White leaves impressive LA education legacy

Louisiana looks set to lose a key actor in its struggle to provide a quality education to its children.

State Superintendent of Education John White will resign after just over eight years on the job. He has served longer than any appointed superintendent, and the longest since the four elected terms of Shelby Jackson that ended in 1964.

White has earned his departure, since he found turbulence in his job almost from the start. Actually already part of the state’s educational scene as superintendent of the state’s Recovery School District which then existed only in New Orleans when given the state’s top job, he had a mission to implement long-reaching reforms passed into law only months into his tenure, changes bitterly opposed by many in an educational establishment and its allies who had overseen over the decades Louisiana’s plunge to the bottom.
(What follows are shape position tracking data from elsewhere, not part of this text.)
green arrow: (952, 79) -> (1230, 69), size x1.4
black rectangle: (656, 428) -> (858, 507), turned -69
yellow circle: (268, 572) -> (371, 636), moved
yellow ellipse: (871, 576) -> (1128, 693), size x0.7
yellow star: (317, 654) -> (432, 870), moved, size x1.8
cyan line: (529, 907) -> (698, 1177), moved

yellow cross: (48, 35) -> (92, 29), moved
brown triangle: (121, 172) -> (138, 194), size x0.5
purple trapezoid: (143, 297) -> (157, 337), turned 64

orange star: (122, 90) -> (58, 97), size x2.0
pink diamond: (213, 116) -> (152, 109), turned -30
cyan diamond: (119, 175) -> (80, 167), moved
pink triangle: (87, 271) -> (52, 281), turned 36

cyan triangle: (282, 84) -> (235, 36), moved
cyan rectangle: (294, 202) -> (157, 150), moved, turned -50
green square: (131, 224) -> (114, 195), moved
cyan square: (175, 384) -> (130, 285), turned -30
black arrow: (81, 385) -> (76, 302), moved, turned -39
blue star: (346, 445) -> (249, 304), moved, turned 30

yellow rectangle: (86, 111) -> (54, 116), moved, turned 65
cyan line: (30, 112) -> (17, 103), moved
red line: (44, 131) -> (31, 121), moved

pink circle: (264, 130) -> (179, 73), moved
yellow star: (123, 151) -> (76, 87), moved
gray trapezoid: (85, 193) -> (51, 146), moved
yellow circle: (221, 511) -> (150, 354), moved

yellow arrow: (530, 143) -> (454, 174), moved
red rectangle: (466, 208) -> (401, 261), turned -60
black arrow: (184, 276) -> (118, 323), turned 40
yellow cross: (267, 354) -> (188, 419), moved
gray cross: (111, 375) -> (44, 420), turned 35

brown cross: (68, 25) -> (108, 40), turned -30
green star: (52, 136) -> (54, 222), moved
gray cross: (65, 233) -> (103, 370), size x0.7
The job came his way with the blessing of Republican former Gov. Bobby Jindal, whose allies both elected and appointed by him on the Board of Elementary and Secondary Education tabbed White. Yet not long after White assumed the job, he had a falling-out with Jindal over the Common Core State Standards initiative, support of which Jindal reversed. Despite that, White saw its implementation through so successfully that today it has disappeared as a political issue.

Then, White went from the frying pan into the fire with the election of Democrat Gov. John Bel Edwards, who sympathized with the long-standing interests that had resisted reforms. Despite numerous pledges made by Edwards to reverse what White had championed and helped to formulate into practice, White with a majority of BESE and the Legislature stood fast so that virtually no backsliding occurred, and the state continues to make progress on a number of educational outcomes.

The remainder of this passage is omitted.